[Required action] Line by line, please look for the word "bbox" in the following records, then copy each line you find it in.

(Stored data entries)
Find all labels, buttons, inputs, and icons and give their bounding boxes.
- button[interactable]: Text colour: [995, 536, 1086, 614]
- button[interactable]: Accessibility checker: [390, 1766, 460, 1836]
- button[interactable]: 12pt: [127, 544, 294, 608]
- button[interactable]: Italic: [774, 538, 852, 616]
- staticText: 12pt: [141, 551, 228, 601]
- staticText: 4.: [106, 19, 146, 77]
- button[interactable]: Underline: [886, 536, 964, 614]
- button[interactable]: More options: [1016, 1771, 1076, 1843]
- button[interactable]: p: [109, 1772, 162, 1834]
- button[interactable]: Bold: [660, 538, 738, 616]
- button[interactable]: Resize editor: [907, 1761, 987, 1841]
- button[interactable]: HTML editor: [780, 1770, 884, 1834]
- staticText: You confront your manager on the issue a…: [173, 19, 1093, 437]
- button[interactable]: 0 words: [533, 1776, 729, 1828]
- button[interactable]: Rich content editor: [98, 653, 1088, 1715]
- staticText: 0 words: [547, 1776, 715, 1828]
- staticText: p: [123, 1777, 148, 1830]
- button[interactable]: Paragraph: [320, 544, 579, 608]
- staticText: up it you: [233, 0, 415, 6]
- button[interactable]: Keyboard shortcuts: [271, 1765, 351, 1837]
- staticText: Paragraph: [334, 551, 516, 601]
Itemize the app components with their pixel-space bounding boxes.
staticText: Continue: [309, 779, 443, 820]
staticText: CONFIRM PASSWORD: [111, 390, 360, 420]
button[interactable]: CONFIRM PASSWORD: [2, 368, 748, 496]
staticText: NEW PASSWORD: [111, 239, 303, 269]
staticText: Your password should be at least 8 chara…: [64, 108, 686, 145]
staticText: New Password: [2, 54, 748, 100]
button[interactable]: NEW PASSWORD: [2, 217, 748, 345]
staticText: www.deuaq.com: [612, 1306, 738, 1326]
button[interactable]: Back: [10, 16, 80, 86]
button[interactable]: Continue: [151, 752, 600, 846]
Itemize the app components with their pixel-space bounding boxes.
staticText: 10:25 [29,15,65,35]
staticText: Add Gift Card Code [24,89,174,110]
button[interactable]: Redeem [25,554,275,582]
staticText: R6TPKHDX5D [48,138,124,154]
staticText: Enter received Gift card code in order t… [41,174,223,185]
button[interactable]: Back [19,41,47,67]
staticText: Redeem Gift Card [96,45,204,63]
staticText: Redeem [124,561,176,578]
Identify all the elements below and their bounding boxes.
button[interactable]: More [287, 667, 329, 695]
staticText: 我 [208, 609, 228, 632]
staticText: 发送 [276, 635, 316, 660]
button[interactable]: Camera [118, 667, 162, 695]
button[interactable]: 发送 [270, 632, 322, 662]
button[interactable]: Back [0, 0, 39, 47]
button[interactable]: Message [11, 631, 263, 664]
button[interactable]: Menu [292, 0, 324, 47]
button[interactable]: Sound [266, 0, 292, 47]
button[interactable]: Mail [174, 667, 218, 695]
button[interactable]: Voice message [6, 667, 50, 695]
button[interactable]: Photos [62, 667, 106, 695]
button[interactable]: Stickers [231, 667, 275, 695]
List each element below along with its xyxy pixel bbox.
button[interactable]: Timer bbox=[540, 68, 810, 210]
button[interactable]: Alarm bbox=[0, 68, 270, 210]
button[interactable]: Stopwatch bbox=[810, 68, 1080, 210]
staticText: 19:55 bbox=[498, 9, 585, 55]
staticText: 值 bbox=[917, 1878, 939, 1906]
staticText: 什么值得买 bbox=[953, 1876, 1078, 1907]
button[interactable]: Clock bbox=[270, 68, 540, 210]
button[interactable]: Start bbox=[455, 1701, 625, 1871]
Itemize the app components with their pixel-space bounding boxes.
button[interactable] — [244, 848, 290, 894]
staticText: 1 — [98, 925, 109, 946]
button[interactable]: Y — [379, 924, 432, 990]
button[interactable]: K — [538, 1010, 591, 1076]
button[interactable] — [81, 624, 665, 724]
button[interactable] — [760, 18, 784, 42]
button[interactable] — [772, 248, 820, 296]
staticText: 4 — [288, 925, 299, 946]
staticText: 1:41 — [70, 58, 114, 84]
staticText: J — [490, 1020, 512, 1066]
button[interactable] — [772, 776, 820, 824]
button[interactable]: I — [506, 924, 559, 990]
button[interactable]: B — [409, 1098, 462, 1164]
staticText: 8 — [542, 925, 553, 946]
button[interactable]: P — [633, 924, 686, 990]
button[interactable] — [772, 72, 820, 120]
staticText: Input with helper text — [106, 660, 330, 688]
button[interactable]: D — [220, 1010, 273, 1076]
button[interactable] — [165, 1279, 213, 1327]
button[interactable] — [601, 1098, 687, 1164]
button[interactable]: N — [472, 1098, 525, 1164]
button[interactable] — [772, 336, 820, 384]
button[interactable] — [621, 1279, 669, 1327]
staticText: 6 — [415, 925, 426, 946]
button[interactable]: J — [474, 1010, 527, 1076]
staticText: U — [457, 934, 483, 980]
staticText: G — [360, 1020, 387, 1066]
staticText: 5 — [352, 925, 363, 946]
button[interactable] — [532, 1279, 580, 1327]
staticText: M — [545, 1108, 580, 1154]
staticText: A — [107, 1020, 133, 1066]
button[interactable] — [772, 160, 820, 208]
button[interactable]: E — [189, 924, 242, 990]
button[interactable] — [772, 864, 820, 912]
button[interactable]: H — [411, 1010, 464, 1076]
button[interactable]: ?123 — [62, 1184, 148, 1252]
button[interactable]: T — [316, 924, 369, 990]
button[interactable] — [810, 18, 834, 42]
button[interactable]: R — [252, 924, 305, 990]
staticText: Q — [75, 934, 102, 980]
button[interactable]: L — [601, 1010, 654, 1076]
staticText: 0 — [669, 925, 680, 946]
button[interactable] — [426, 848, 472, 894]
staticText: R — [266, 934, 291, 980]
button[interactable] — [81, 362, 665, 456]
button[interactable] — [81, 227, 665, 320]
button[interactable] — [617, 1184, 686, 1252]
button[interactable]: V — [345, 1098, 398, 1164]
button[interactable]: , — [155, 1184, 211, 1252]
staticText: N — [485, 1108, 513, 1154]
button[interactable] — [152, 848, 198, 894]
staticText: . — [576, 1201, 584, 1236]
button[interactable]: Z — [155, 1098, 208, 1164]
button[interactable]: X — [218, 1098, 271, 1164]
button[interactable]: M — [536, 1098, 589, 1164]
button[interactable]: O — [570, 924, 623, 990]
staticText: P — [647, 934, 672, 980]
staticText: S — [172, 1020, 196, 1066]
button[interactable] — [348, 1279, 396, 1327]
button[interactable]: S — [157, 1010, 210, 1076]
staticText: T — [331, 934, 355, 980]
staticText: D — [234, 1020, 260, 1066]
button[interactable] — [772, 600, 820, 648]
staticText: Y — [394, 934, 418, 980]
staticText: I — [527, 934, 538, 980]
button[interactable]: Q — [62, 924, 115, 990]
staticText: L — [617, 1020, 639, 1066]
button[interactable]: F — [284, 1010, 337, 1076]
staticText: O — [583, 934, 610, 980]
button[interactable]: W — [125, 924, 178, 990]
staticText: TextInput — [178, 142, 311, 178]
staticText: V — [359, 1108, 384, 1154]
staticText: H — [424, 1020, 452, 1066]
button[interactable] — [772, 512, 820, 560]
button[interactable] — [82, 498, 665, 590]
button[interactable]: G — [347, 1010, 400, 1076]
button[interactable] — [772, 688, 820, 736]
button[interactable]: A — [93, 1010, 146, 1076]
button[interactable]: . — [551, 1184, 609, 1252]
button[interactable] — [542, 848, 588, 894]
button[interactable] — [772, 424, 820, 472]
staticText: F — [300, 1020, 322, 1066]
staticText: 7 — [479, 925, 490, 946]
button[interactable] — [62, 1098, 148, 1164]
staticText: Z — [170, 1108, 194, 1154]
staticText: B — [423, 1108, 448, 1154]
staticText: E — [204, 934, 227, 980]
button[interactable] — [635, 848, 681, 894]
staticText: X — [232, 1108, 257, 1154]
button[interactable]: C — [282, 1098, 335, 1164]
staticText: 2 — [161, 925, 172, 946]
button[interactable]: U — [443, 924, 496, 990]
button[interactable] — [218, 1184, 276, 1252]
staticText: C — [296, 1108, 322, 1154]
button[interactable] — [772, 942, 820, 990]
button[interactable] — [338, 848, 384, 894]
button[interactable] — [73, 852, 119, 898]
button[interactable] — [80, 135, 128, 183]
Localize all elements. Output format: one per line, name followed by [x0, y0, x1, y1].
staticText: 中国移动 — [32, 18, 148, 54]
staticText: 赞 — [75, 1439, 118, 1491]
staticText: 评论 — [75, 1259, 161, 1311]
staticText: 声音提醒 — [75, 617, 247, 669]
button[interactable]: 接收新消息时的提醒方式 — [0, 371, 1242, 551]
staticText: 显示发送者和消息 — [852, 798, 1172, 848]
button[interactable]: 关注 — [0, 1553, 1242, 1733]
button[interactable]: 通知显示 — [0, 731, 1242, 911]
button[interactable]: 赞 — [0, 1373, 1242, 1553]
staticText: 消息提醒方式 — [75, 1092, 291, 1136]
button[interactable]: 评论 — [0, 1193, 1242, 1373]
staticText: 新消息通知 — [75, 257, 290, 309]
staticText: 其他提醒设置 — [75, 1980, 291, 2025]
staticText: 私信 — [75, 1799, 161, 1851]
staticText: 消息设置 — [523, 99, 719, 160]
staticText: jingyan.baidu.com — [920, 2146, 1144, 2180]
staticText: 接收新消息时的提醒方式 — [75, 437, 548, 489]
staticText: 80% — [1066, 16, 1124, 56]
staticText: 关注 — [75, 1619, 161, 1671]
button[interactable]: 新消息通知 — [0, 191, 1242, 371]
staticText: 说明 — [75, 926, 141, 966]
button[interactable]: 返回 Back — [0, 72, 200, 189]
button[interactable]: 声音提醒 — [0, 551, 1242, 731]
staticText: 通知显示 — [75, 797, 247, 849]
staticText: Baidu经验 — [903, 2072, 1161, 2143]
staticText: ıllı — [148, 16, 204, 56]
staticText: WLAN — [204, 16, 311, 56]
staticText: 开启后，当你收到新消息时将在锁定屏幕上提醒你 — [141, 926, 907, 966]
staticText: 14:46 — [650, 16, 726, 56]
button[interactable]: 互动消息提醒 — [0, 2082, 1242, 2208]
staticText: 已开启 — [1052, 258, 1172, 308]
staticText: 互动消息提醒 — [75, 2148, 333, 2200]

[Answer for the task]
List each element below along with its xyxy pixel bbox.
button[interactable]: Timer bbox=[540, 68, 810, 210]
button[interactable]: Alarm bbox=[0, 68, 270, 210]
button[interactable]: Stopwatch bbox=[810, 68, 1080, 210]
staticText: 19:55 bbox=[498, 9, 585, 55]
staticText: 值 bbox=[917, 1878, 939, 1906]
staticText: 什么值得买 bbox=[953, 1876, 1078, 1907]
button[interactable]: Clock bbox=[270, 68, 540, 210]
button[interactable]: Start bbox=[455, 1701, 625, 1871]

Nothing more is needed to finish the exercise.